Stellungnahme | Juli 2017

Wissenschaftsakademien geben Empfehlungen zur Reform der Promotionspraxis 

Die institutionelle Verantwortung für die Promotion an den Universitäten muss gestärkt werden, empfehlen die Nationale Akademie der Wissenschaften Leopoldina, acatech – Deutsche Akademie der Technikwissenschaften und die Union der deutschen Akademien der Wissenschaften in der gemeinsam veröffentlichten Stellungnahme „Promotion im Umbruch“. Die Stellungnahme analysiert die gegenwärtige Situation im internationalen Vergleich und zeigt Wege zu einer Verbesserung der Promotionspraxis auf.

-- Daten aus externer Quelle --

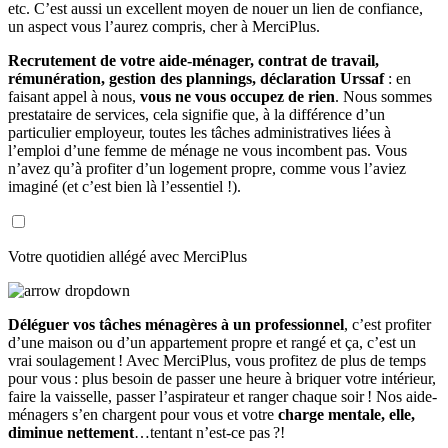
etc. C’est aussi un excellent moyen de nouer un lien de confiance,
un aspect vous l’aurez compris, cher à MerciPlus.
Recrutement de votre aide-ménager, contrat de travail,
rémunération, gestion des plannings, déclaration Urssaf
: en
faisant appel à nous,
vous ne vous occupez de rien
. Nous sommes
prestataire de services, cela signifie que, à la différence d’un
particulier employeur, toutes les tâches administratives liées à
l’emploi d’une femme de ménage ne vous incombent pas. Vous
n’avez qu’à profiter d’un logement propre, comme vous l’aviez
imaginé (et c’est bien là l’essentiel !).
Votre quotidien allégé avec MerciPlus
Déléguer vos tâches ménagères à un professionnel
, c’est profiter
d’une maison ou d’un appartement propre et rangé et ça, c’est un
vrai soulagement ! Avec MerciPlus, vous profitez de plus de temps
pour vous : plus besoin de passer une heure à briquer votre intérieur,
faire la vaisselle, passer l’aspirateur et ranger chaque soir ! Nos aide-
ménagers s’en chargent pour vous et votre
charge mentale, elle,
diminue nettement
…tentant n’est-ce pas ?!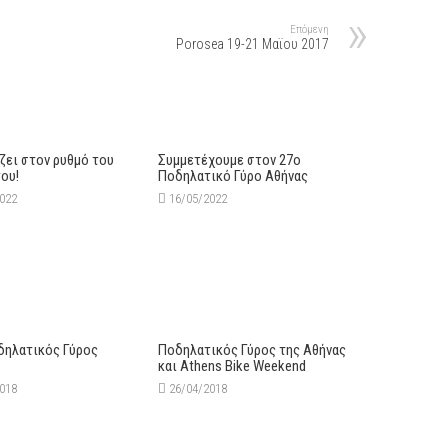
Επόμενη
Porosea 19-21 Μαϊου 2017
ζει στον ρυθμό του
Συμμετέχουμε στον 27ο
ου!
Ποδηλατικό Γύρο Αθήνας
2022
16/05/2022
δηλατικός Γύρος
Ποδηλατικός Γύρος της Αθήνας
και Athens Bike Weekend
2018
26/04/2018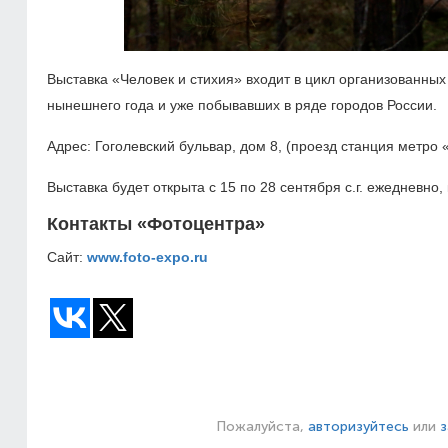
Выставка «Человек и стихия» входит в цикл организованны
нынешнего года и уже побывавших в ряде городов России.
Адрес: Гоголевский бульвар, дом 8, (проезд станция метро 
Выставка будет открыта с 15 по 28 сентября с.г. ежедневно,
Контакты «Фотоцентра»
Сайт:
www.foto-expo.ru
Пожалуйста,
авторизуйтесь
или
з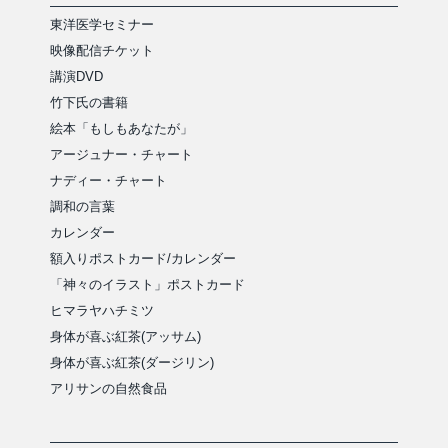
東洋医学セミナー
映像配信チケット
講演DVD
竹下氏の書籍
絵本「もしもあなたが」
アージュナー・チャート
ナディー・チャート
調和の言葉
カレンダー
額入りポストカード/カレンダー
「神々のイラスト」ポストカード
ヒマラヤハチミツ
身体が喜ぶ紅茶(アッサム)
身体が喜ぶ紅茶(ダージリン)
アリサンの自然食品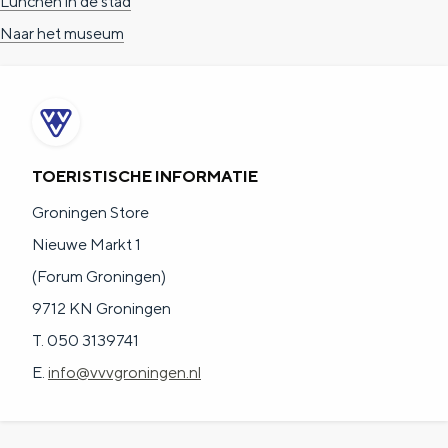
Lunchen in de stad
Naar het museum
TOERISTISCHE INFORMATIE
Groningen Store
Nieuwe Markt 1
(Forum Groningen)
9712 KN Groningen
T. 050 3139741
E.
info@vvvgroningen.nl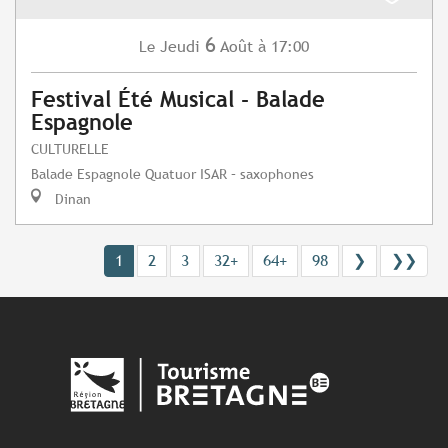
6
Jeudi
Août
à 17:00
Le
Festival Été Musical - Balade
Espagnole
CULTURELLE
Balade Espagnole Quatuor ISAR – saxophones
Dinan
1
2
3
32+
64+
98
❯
❯❯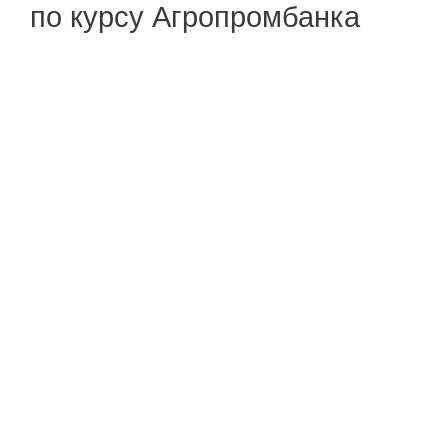
по курсу Агропромбанка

acatech/Leopoldina/Akademienunion (Hrsg.): Promotion im Umbruch (Schriftenreihe zur wissenschaftsbasierten Politikberatung), 2017.  ISBN: 978-3-8047-3633-7

Stellungnahme | Juni 2017

Social Media und digitale Wissenschaftskommunikation: Analyse und Empfehlungen zum Umgang mit
Chancen und Risiken in der Demokratie

In einer gemeinsamen Stellungnahme analysieren die Wissenschaftsakademien den Einfluss von Social Media auf die Wissenschaftskommunikation. Social Media revolutionieren die private und öffentliche Kommunikation, auch in und aus der Wissenschaft. Die digitale Revolution bereichert die Wissenschaftskommunikation, wirft aber Fragen auf. Die Empfehlungen der Akademien zielen auf eine Wissenschaftskommunikation, die sich an Vielfalt, Relevanz und Evidenz orientiert. Zudem fordern sie eine stärkere rechtliche Regulierung von Social-Media-Plattformen, die Förderung des Wissenschaftsjournalismus nach dem Modell der Forschungsförderung, Qualitätsstandards sowie eine stärkere Vermittlung digitaler Medien- und Quellenbewertungskompetenz bereits in den Schulen. 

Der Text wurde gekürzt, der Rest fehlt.